Schema Relationship with Identifier Alignment (SRa). This pattern is similar to pattern SR, but it
comes with a modifier a, indicating that the pattern can be applied after the identifiers involved
in the relationship have been aligned. The alignment is necessary because the foreign key in 𝑇𝑅
does not refer to the primary key K𝐹 of 𝑇𝐹 , but to an alternative key U𝐹 . Since the instances of
the class 𝐶𝐹 corresponding to 𝑇𝐹 are constructed using the primary key K𝐹 of 𝑇𝐹 (cf. pattern
SE), also the pairs that populate 𝑝𝑅 should refer in their object position to that primary key,
which can only be retrieved via a join between 𝑇𝑅 and 𝑇𝐹 on the key U𝐹 .
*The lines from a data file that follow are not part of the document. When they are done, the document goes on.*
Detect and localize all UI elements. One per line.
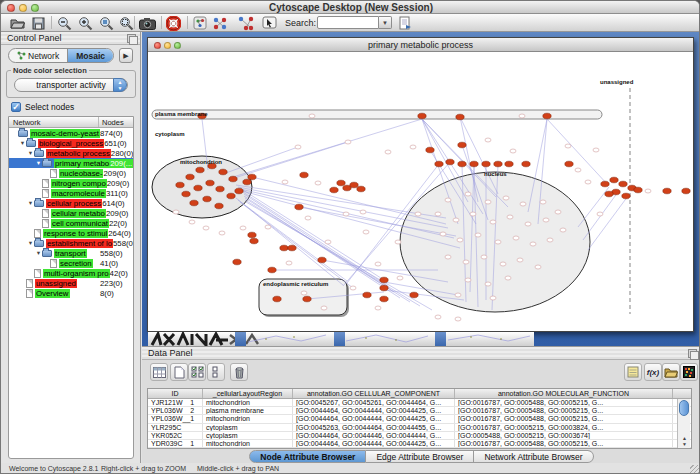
attribute-matrix-icon[interactable] [680,363,698,381]
tree-row-secretion[interactable]: secretion41(0) [9,258,133,268]
tree-column-nodes[interactable]: Nodes [99,117,133,127]
graph-node-small[interactable] [485,138,491,142]
graph-node-small[interactable] [363,230,369,234]
graph-node[interactable] [318,257,326,263]
graph-node-small[interactable] [265,225,271,229]
table-cell[interactable]: YLR295C [148,424,203,431]
float-panel-icon[interactable] [127,34,136,43]
zoom-selected-icon[interactable] [98,15,115,31]
graph-node-small[interactable] [350,286,356,290]
graph-node-small[interactable] [513,236,519,240]
graph-node[interactable] [295,204,303,210]
graph-node[interactable] [458,142,466,148]
graph-node[interactable] [446,159,454,165]
tab-edge-attribute-browser[interactable]: Edge Attribute Browser [366,450,474,463]
graph-node-small[interactable] [325,240,331,244]
graph-node[interactable] [482,161,490,167]
table-vertical-scrollbar[interactable]: ▲ ▼ [677,399,690,448]
expander-icon[interactable]: ▼ [27,240,34,246]
table-cell[interactable]: plasma membrane [203,407,293,414]
scrollbar-thumb[interactable] [679,400,689,416]
graph-node-small[interactable] [345,140,351,144]
new-attribute-icon[interactable] [170,363,188,381]
tree-row-mosaic-demo-yeast[interactable]: mosaic-demo-yeast874(0) [9,128,133,138]
graph-node[interactable] [610,177,618,183]
resize-grip[interactable] [690,465,700,474]
node-color-combobox[interactable]: transporter activity ▲▼ [14,78,128,92]
graph-node-small[interactable] [507,215,513,219]
graph-node[interactable] [663,188,671,194]
graph-node[interactable] [622,193,630,199]
graph-node-small[interactable] [282,180,288,184]
search-input[interactable] [317,16,379,29]
table-cell[interactable]: [GO:0044464, GO:0044444, GO:0044425, G..… [293,440,455,447]
graph-node-small[interactable] [495,240,501,244]
expander-icon[interactable]: ▼ [35,250,42,256]
graph-node-small[interactable] [490,220,496,224]
graph-node[interactable] [634,187,642,193]
graph-node-small[interactable] [475,233,481,237]
graph-node-small[interactable] [510,149,516,153]
graph-node-small[interactable] [560,228,566,232]
graph-node-small[interactable] [301,291,307,295]
tree-row-primary-metabo[interactable]: ▼primary metabo209(... [9,158,133,168]
table-cell[interactable]: [GO:0016787, GO:0005488, GO:0005215, G..… [455,407,673,414]
expander-icon[interactable]: ▼ [19,140,26,146]
graph-node-small[interactable] [240,226,246,230]
graph-node[interactable] [350,182,358,188]
graph-node-small[interactable] [503,196,509,200]
table-cell[interactable]: [GO:0016787, GO:0005488, GO:0005215, G..… [455,415,673,422]
table-row-ylr295c[interactable]: YLR295Ccytoplasm[GO:0045263, GO:0044464,… [148,424,691,432]
table-cell[interactable]: mitochondrion [203,440,293,447]
unselect-attributes-icon[interactable] [207,363,225,381]
select-nodes-checkbox[interactable]: ✓ [11,102,21,112]
table-cell[interactable]: mitochondrion [203,399,293,406]
layout-icon-1[interactable] [211,15,228,31]
tree-row-cellular-metabo[interactable]: cellular metabo209(0) [9,208,133,218]
tree-column-network[interactable]: Network [9,117,99,127]
graph-node[interactable] [215,203,223,209]
graph-node-small[interactable] [309,114,315,118]
combobox-stepper-icon[interactable]: ▲▼ [113,78,127,92]
table-row-ykr052c[interactable]: YKR052Ccytoplasm[GO:0044464, GO:0044446,… [148,432,691,440]
scroll-down-icon[interactable]: ▼ [680,442,689,447]
attribute-editor-icon[interactable] [624,363,642,381]
graph-node-small[interactable] [360,210,366,214]
graph-node[interactable] [235,188,243,194]
graph-node-small[interactable] [500,262,506,266]
graph-node[interactable] [273,296,281,302]
graph-node-small[interactable] [485,200,491,204]
graph-node[interactable] [470,161,478,167]
graph-node-small[interactable] [173,210,179,214]
graph-node-small[interactable] [435,212,441,216]
reindex-search-icon[interactable] [397,15,414,31]
tree-row-cellular-process[interactable]: ▼cellular process614(0) [9,198,133,208]
graph-node-small[interactable] [321,306,327,310]
graph-node-small[interactable] [463,260,469,264]
tab-mosaic[interactable]: Mosaic [68,49,113,62]
graph-node-small[interactable] [485,282,491,286]
table-row-ypl036w-2[interactable]: YPL036W__2plasma membrane[GO:0044464, GO… [148,407,691,415]
column-header-cellularlayoutregion[interactable]: _cellularLayoutRegion [203,389,293,398]
table-cell[interactable]: [GO:0044464, GO:0044446, GO:0044444, G..… [293,432,455,439]
zoom-out-icon[interactable] [56,15,73,31]
graph-node[interactable] [330,187,338,193]
graph-node-small[interactable] [315,181,321,185]
search-dropdown-icon[interactable]: ▼ [379,16,392,29]
graph-node-small[interactable] [645,189,651,193]
graph-node[interactable] [248,174,256,180]
graph-node-small[interactable] [593,148,599,152]
table-cell[interactable]: [GO:0045263, GO:0044464, GO:0044455, G..… [293,424,455,431]
graph-node[interactable] [300,172,308,178]
annotation-icon[interactable] [191,15,208,31]
tree-row-macromolecule[interactable]: macromolecule311(0) [9,188,133,198]
table-cell[interactable]: [GO:0016787, GO:0005488, GO:0005215, G..… [455,399,673,406]
graph-node-small[interactable] [375,306,381,310]
graph-node-small[interactable] [397,276,403,280]
table-cell[interactable]: YJR121W__1 [148,399,203,406]
graph-node-small[interactable] [295,145,301,149]
graph-node-small[interactable] [435,315,441,319]
table-cell[interactable]: [GO:0005488, GO:0005215, GO:0003674] [455,432,673,439]
graph-node[interactable] [216,186,224,192]
window-titlebar[interactable]: Cytoscape Desktop (New Session) [1,1,700,14]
   Example: The primary key of the table with locations is not given by the city and street,
which are used in the table that relates clients to their addresses, but is given by the latitude
and longitude of locations.
Schema Hierarchy with Identifier Alignment (SHa). This patterns handles the case where a
hierarchy is specified and the child entity uses a primary identifier different from the one in the
parent entity. In this situation, the foreign-key constraint can come in three different variants.
In the depicted one, the foreign key in 𝑇𝐹 is over a non-primary key KFE . The objects for 𝐶𝐹
have to be built out of KFE , rather than out of the primary key of 𝑇𝐹 . For this purpose, the
pattern creates a view 𝑉𝐹 identical to 𝑇𝐹 , except that KFE is the primary key. Also the foreign
key relations are preserved. Such view might enable further applications of patterns.
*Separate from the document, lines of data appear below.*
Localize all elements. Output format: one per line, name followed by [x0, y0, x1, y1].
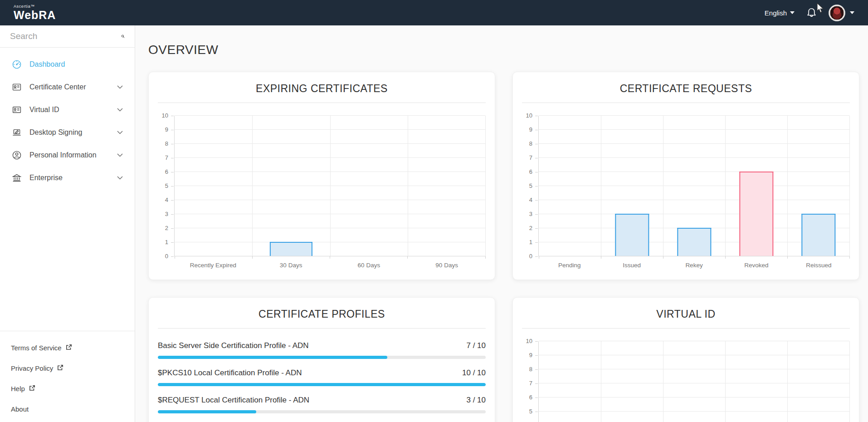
bar-rekey	[677, 228, 711, 256]
card-title: VIRTUAL ID	[513, 298, 859, 328]
y-axis: 012345678910	[519, 116, 538, 256]
y-tick-label: 7	[529, 380, 532, 387]
sidebar: DashboardCertificate CenterVirtual IDDes…	[0, 25, 135, 422]
x-tick-label: 60 Days	[330, 262, 408, 269]
y-tick-label: 4	[165, 196, 168, 203]
card-virtual-id: VIRTUAL ID 012345678910	[512, 297, 859, 422]
sidebar-search	[0, 25, 135, 48]
y-tick-label: 7	[529, 154, 532, 161]
external-link-icon	[57, 364, 63, 372]
dashboard-icon	[12, 59, 22, 69]
brand-product: WebRA	[14, 10, 56, 21]
progress-fill	[158, 356, 387, 359]
sidebar-item-label: Certificate Center	[29, 83, 86, 91]
enterprise-icon	[12, 173, 22, 183]
dashboard-cards: EXPIRING CERTIFICATES 012345678910 Recen…	[148, 72, 859, 422]
profile-count: 10 / 10	[462, 368, 486, 378]
x-axis-labels: PendingIssuedRekeyRevokedReissued	[538, 256, 850, 269]
chevron-down-icon	[117, 108, 123, 112]
plot-area	[538, 116, 850, 256]
y-tick-label: 3	[529, 211, 532, 217]
bar-revoked	[739, 172, 773, 256]
footer-link-terms-of-service[interactable]: Terms of Service	[0, 338, 135, 358]
navbar-actions: English	[765, 5, 854, 21]
avatar	[829, 5, 845, 21]
expiring-certificates-chart: 012345678910 Recently Expired30 Days60 D…	[149, 103, 495, 280]
footer-link-label: Help	[11, 385, 25, 393]
y-tick-label: 10	[162, 112, 168, 119]
card-certificate-requests: CERTIFICATE REQUESTS 012345678910 Pendin…	[512, 72, 859, 280]
profile-count: 3 / 10	[466, 396, 486, 405]
sidebar-nav: DashboardCertificate CenterVirtual IDDes…	[0, 48, 135, 189]
sidebar-item-certificate-center[interactable]: Certificate Center	[0, 76, 135, 98]
x-tick-label: Reissued	[788, 262, 850, 269]
caret-down-icon	[850, 11, 854, 14]
certificate-profiles-list: Basic Server Side Certification Profile …	[149, 329, 495, 422]
profile-row-pkcs10-local-certification-profile-adn: $PKCS10 Local Certification Profile - AD…	[158, 368, 486, 386]
sidebar-item-label: Virtual ID	[29, 106, 59, 114]
virtual-id-chart: 012345678910	[513, 329, 859, 422]
x-tick-label: 30 Days	[252, 262, 330, 269]
sidebar-item-enterprise[interactable]: Enterprise	[0, 167, 135, 189]
footer-link-help[interactable]: Help	[0, 378, 135, 399]
chevron-down-icon	[117, 85, 123, 89]
footer-link-label: About	[11, 405, 29, 413]
progress-fill	[158, 383, 486, 386]
sidebar-item-virtual-id[interactable]: Virtual ID	[0, 98, 135, 121]
bar-reissued	[801, 214, 835, 256]
y-tick-label: 2	[165, 225, 168, 231]
user-menu[interactable]	[829, 5, 854, 21]
footer-link-privacy-policy[interactable]: Privacy Policy	[0, 358, 135, 378]
y-tick-label: 1	[529, 239, 532, 245]
y-tick-label: 6	[165, 168, 168, 175]
language-dropdown[interactable]: English	[765, 9, 795, 17]
top-navbar: Ascertia™ WebRA English	[0, 0, 868, 25]
main-content: OVERVIEW EXPIRING CERTIFICATES 012345678…	[135, 25, 868, 422]
y-tick-label: 5	[529, 182, 532, 189]
x-tick-label: Recently Expired	[174, 262, 252, 269]
y-tick-label: 3	[165, 211, 168, 217]
sidebar-item-label: Desktop Signing	[29, 128, 83, 137]
y-tick-label: 0	[165, 253, 168, 260]
search-input[interactable]	[10, 31, 121, 41]
y-tick-label: 9	[529, 352, 532, 358]
sidebar-item-dashboard[interactable]: Dashboard	[0, 53, 135, 76]
certificate-center-icon	[12, 82, 22, 92]
webra-logo[interactable]: Ascertia™ WebRA	[14, 5, 56, 21]
y-tick-label: 6	[529, 168, 532, 175]
footer-link-about[interactable]: About	[0, 399, 135, 419]
brand-company: Ascertia™	[14, 5, 56, 9]
card-expiring-certificates: EXPIRING CERTIFICATES 012345678910 Recen…	[148, 72, 495, 280]
y-tick-label: 0	[529, 253, 532, 260]
y-tick-label: 4	[529, 196, 532, 203]
profile-count: 7 / 10	[466, 341, 486, 350]
x-tick-label: Issued	[600, 262, 663, 269]
y-tick-label: 5	[165, 182, 168, 189]
profile-label: $PKCS10 Local Certification Profile - AD…	[158, 368, 302, 378]
x-tick-label: Rekey	[663, 262, 725, 269]
y-tick-label: 5	[529, 408, 532, 415]
sidebar-footer: Terms of ServicePrivacy PolicyHelpAbout	[0, 331, 135, 422]
y-tick-label: 9	[165, 126, 168, 133]
card-title: CERTIFICATE REQUESTS	[513, 72, 859, 103]
y-tick-label: 10	[526, 112, 532, 119]
progress-bar	[158, 410, 486, 413]
sidebar-item-desktop-signing[interactable]: Desktop Signing	[0, 121, 135, 144]
search-icon[interactable]	[121, 32, 125, 41]
footer-link-label: Privacy Policy	[11, 364, 53, 372]
certificate-requests-chart: 012345678910 PendingIssuedRekeyRevokedRe…	[513, 103, 859, 280]
profile-label: Basic Server Side Certification Profile …	[158, 341, 309, 350]
sidebar-item-label: Personal Information	[29, 151, 97, 159]
bell-icon	[806, 7, 817, 18]
sidebar-item-label: Enterprise	[29, 174, 63, 182]
y-tick-label: 6	[529, 394, 532, 401]
language-label: English	[765, 9, 787, 17]
sidebar-item-personal-information[interactable]: Personal Information	[0, 144, 135, 167]
progress-bar	[158, 383, 486, 386]
progress-fill	[158, 410, 256, 413]
notifications-button[interactable]	[806, 7, 817, 18]
y-axis: 012345678910	[155, 116, 174, 256]
x-tick-label: Revoked	[725, 262, 787, 269]
y-axis: 012345678910	[519, 341, 538, 422]
profile-label: $REQUEST Local Certification Profile - A…	[158, 396, 309, 405]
   Example: An ISA relation between entities Student and Person. Students are identified by
their matriculation number, whereas persons are identified by their SSN.


4. Conclusions and Future Work
In this work, we have identified and formally specified a number of mapping patterns emerging
when linking DBs to ontologies in a typical VKG setting. Our patterns are grounded in well-
established practices of DB design, and render explicit the connection between the conceptual
model, the DB schema, and the ontology. We envision that the organization in patterns can
enable a number of relevant tasks, notably mapping bootstrapping for incomplete VKGs.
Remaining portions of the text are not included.